Clawson attempts to portray some of the lack of economic attractiveness for Iran of striking a deal with the West as being outside the influence of Western governments. But it isn’t. He says that “a number of major international companies that withdrew from Iran in recent years did so at least in part because of the poor business climate,” and that “Iran has a poor record of attracting international investment.” Well, imposing economic sanctions on a country has a way of doing that. And the sanctions, as well as more direct governmental discouragement of investment in Iran, have been around for a long time. Have we forgotten how the Clinton administration, while it was working hard to discourage European economic relations with Iran, killed a deal that Conoco had reached to develop offshore Iranian oil fields?

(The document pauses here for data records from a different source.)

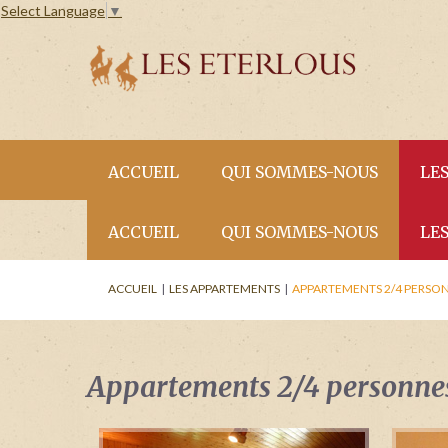
Select Language
▼
ACCUEIL
QUI SOMMES-NOUS
LE
ACCUEIL
QUI SOMMES-NOUS
LE
La résidence
Ap
ACTUALITÉS
ACCUEIL
|
LES APPARTEMENTS
|
APPARTEMENTS 2/4 PERSO
Les services
Ap
La résidence
Ap
Situation
Ap
ACTUALITÉS
VENEZ RESPIRER 
Les services
Ap
ETE !
Actualités
Ap
Appartements 2/4 personne
Situation
Ap
VENEZ RESPIRER L'A
Ap
MONTAGNE EN ETE 
Actualités
Ap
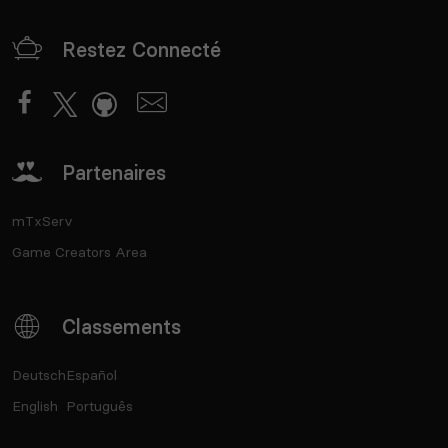
Restez Connecté
Partenaires
mTxServ
Game Creators Area
Classements
Deutsch
Español
English
Português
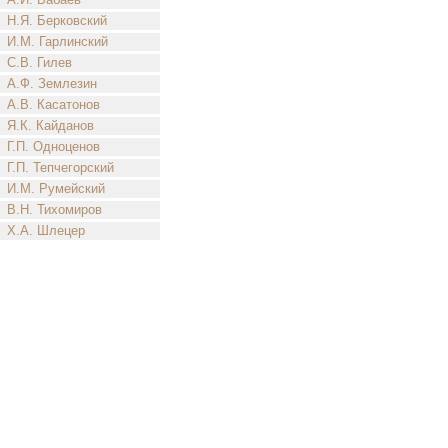
Н.Я. Берковский
И.М. Гарлинский
С.В. Гилев
А.Ф. Землезин
А.В. Касатонов
Я.К. Кайданов
Г.П. Одноценов
Г.П. Тепчегорский
И.М. Румейский
В.Н. Тихомиров
Х.А. Шлецер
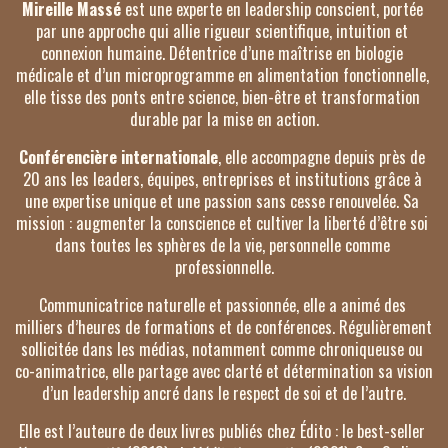
Mireille Massé
 est une experte en leadership conscient, portée 
par une approche qui allie rigueur scientifique, intuition et 
connexion humaine. Détentrice d’une maîtrise en biologie 
médicale et d’un microprogramme en alimentation fonctionnelle, 
elle tisse des ponts entre science, bien-être et transformation 
durable par la mise en action.
Conférencière internationale
, elle accompagne depuis près de 
20 ans les leaders, équipes, entreprises et institutions grâce à 
une expertise unique et une passion sans cesse renouvelée. Sa 
mission : augmenter la conscience et cultiver la liberté d’être soi 
dans toutes les sphères de la vie, personnelle comme 
professionnelle.
Communicatrice naturelle et passionnée, elle a animé des 
milliers d’heures de formations et de conférences. Régulièrement 
sollicitée dans les médias, notamment comme chroniqueuse ou 
co-animatrice, elle partage avec clarté et détermination sa vision 
d’un leadership ancré dans le respect de soi et de l’autre.
Elle est l’auteure de deux livres publiés chez Édito : le best-seller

Taking U.S. inflexibility as a given is a backdrop to another prominent theme in pre-Istanbul commentary, much of which is clearly designed to lay the groundwork for making a later judgment that “diplomacy has failed.” The Washington Post's lead editorial on Thursday is an example. The editorial writers express a pro forma belief that “military action is neither necessary nor wise in the coming months,” thereby being able to portray any later endorsement of a war as a reluctantly arrived at last resort. They make no secret of where they are going, though, stating up front that the negotiations in Istanbul may be the “last chance for a peaceful settlement” in the “negative sense” that “hardly anyone thinks” that a deal will be struck. The pessimism is based on what has been reported of the Obama administration's position toward the talks, but even that position is not obdurate enough for the Post's editorialists. They express concern that any near-term deal that would trade restrictions on Iran's enrichment activity for a freezing of further sanctions and maybe some easing of existing ones—which in fact would be a decidedly beneficial stepping back from the brink of a senseless war—would “allow the regime breathing space,” and according to the Post, that would be bad. Following the Post's advice of no Western concessions at all short of complete stoppage of enrichment would be the perfect formula for making “failure” of diplomacy a self-fulfilling prophecy.

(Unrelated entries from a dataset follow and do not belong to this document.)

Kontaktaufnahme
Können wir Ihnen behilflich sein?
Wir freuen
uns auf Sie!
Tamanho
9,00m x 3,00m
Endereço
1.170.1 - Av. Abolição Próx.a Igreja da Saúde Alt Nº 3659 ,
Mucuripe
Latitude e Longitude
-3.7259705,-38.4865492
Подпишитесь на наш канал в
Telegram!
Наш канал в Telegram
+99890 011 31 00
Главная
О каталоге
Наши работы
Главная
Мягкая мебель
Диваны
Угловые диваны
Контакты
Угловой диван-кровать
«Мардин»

One should bear in mind, amid such advance spinning of the talks, three important points. One is that for diplomacy to succeed requires at least as much attention to inducing flexibility on the U.S. side as in inducing it on the Iranian side. Fareed Zakaria starts to get to this problem when he says, “The administration has handled its allies, Russia, China, the United Nations and even Tehran with skill. To succeed, however, it has to tackle its most formidable foe, with whom it has not had much negotiating success: Republicans.” The problem, however, goes beyond Republicans, who have tried to exploit politically an attitude of inflexibility that extends beyond their own ranks.

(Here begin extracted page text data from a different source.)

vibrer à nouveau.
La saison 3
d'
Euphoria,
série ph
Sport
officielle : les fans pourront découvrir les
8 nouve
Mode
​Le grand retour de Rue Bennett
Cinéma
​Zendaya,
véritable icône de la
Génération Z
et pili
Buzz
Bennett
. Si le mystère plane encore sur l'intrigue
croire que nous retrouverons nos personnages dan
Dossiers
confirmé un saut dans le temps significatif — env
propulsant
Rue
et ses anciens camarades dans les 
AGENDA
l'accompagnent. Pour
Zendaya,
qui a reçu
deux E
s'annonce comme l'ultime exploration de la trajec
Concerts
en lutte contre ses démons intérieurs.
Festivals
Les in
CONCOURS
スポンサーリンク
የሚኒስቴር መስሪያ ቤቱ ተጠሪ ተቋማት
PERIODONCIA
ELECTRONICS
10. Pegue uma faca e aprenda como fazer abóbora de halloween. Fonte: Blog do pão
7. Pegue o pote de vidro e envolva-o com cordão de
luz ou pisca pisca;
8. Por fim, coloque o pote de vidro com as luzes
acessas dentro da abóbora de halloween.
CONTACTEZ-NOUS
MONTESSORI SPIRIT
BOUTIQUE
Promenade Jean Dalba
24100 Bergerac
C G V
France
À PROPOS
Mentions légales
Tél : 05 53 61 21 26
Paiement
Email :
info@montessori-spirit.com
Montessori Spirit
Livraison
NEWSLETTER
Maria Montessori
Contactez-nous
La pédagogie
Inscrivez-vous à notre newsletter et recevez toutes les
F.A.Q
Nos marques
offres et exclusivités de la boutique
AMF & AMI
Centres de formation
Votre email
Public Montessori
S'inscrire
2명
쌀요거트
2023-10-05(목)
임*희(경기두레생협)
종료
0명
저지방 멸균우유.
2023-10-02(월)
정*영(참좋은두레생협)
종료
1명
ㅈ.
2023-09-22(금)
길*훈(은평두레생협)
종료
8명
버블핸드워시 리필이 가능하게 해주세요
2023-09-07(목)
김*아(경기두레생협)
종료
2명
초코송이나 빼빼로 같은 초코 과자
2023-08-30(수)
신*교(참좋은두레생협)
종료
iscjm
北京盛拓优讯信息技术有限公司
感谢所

Second, policy makers can change policies, tactics and even attitudes, no matter how deeply engrained those attitudes seem to be. This is what political leadership is about. If policy makers want a politically attractive argument that can help to sell a deal with Tehran that involves easing of sanctions in return for restrictions on, but not ending of, enrichment, they can start by pointing out how much the sanctions have increased gasoline prices in the United States.

Third, the absence of a deal after Istanbul or later rounds of talks is likely to say no more about Iranian obduracy—although that will be the focus of countless commentaries—than about our own.